Earlier this week, Friday to be exact, Kerebos Productions released their much anticipated sequel to “Sword of the Stars”, “Sword of the Stars II”. The game was originally distributed on Steam: however, this ended up being a (so it was claimed) a ‘beta version’ which indeed did not work. Later that night, Kerebos uploaded the ‘real version’, which ended up being a version that a) did not work as promised and b) did not appear to be feature complete for the price of a 40,- a pop. Fans on Steam raged over this as: witness the threads (“Serious problems at Kerberos”, “A new letter from Kerberos”, “5 hours??” and “Patch incoming shortly”).

In summary: it appears that Kerberos could not meet the expectations of releasing a full product. I can’t get over it how the product was hyped and (at the end) a not-working game was released at the full price. Shoddy and genuinely unprofessional. I don’t know what really happened at that company (exodus of developers perhaps?) but releasing beta software and then playing the victim card doesn’t make me want to play their video games.

Earlier I bought FIFA 2012 (no, really) after pondering if I could live with EA’s new Digital content delivery mechanism called ‘Origins’. Origins is still beta, I believe and at the moment, I wouldn’t even dare to compare it with Steam. However, competition is good: Steam has now been at it for what… 8 or so years and hopefully this will keep the Valve team on their toes. What about FIFA 2012? It is fun to play and I don’t really have trouble running it on my 3 year old Duo Core 2 laptop. I do find it annoying that in this age, software companies have decided that their software should only run when there’s an online connection. Shame.

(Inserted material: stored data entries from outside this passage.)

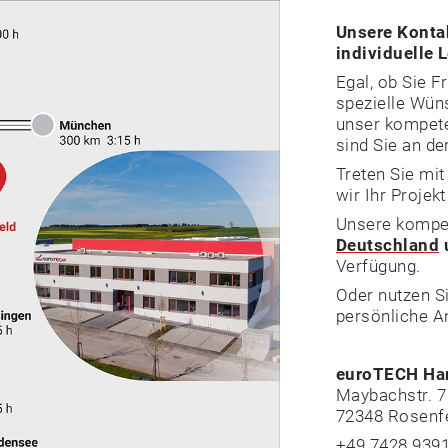
Unsere Kontak
individuelle 
Egal, ob Sie 
spezielle Wün
unser kompete
sind Sie an de
Treten Sie mi
wir Ihr Projekt
Unsere kompe
Deutschland
Verfügung.
Oder nutzen Si
persönliche A
euroTECH Ha
Maybachstr. 7
72348 Rosenf
+49 7428 939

Gnome 3 and Oneiric Ocelot

To my surprise, I saw that Ubuntu’s “Oneiric Ocelot” was released, which I decided to let go through via Ubuntu’s Update manager. I ended up double surprised when I found out that, from version 11.10 and on, only the Unity shell will be part of Ubuntu. I despise Unity (earlier). Despise is a hard word: lets say I can’t get used to that fixed launcher. I found it also very disk-intensive, sort of defeating the purpose of making a light shell. Going way back to Gnome was easy, though:

sudo apt-get install gnome-shell

Wherein I ran into the third surprise of the week: Gnome 3 is now part of 11.10. Gnome 3: it reminds of Unity, that is: without the bloat. Everything now centers around the “Activities” panel, which is sort of an overview of what is active and what is currently running. There are a bunch of nice tricks you can do but it leaves me still mixed: Since there is no real task bar, it’s really hard/impossible to find particular process messages (like the file copy windows). Gnome 3 seems also geared towards hot-keys and short-cuts: you’ll find Gnome’s Cheatsheet handy (location). There are definitely improvements: Screencasting is now built-in using the hotkey CTRL+ALT+SHIFT+R (output in WebM format!), effects are used sparingly and geared towards a uniform experience. Do I like Gnome 3? So-so. But, it just has a slightly better feel than Unity.

10/22/2011: I ended up installing the Gnome Shell extensions + an external Dock program (“Dockie”) to take care of the missing features I was looking for.